··· DATA PROVIDED ···

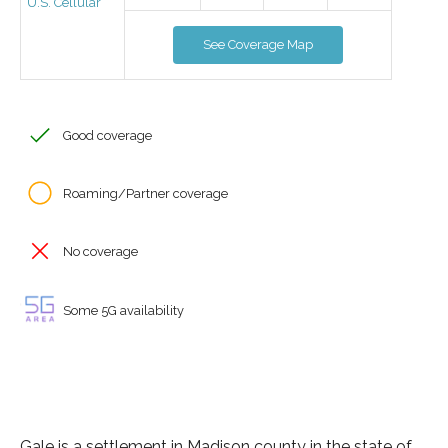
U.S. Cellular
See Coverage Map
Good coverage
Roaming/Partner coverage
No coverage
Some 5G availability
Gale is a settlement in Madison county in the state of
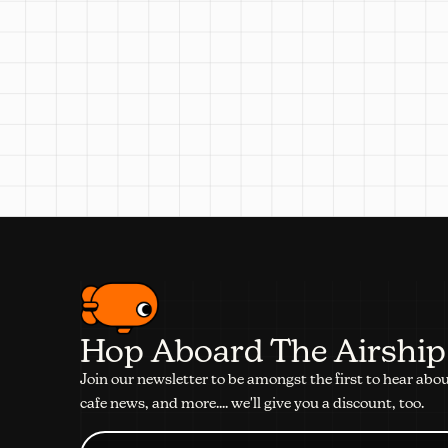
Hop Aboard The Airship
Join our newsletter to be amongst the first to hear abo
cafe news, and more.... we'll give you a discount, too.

···
··· DATA PROVIDED ···

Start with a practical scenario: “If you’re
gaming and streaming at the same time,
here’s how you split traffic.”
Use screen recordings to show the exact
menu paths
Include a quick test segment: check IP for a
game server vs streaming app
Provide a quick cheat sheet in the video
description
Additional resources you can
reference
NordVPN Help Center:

···

- PROBLEM DETAILS
Using the records above, return verbatim only the part that opens with the line containing "See Coverage Map" and closes with the line containing "cafe news, and"; pictures stay out.

- RESULT
See Coverage Map
Good coverage
Roaming/Partner coverage
No coverage
Some 5G availability
Gale is a settlement in Madison county in the state of
Hop Aboard The Airship
Join our newsletter to be amongst the first to hear abo
cafe news, and more.... we'll give you a discount, too.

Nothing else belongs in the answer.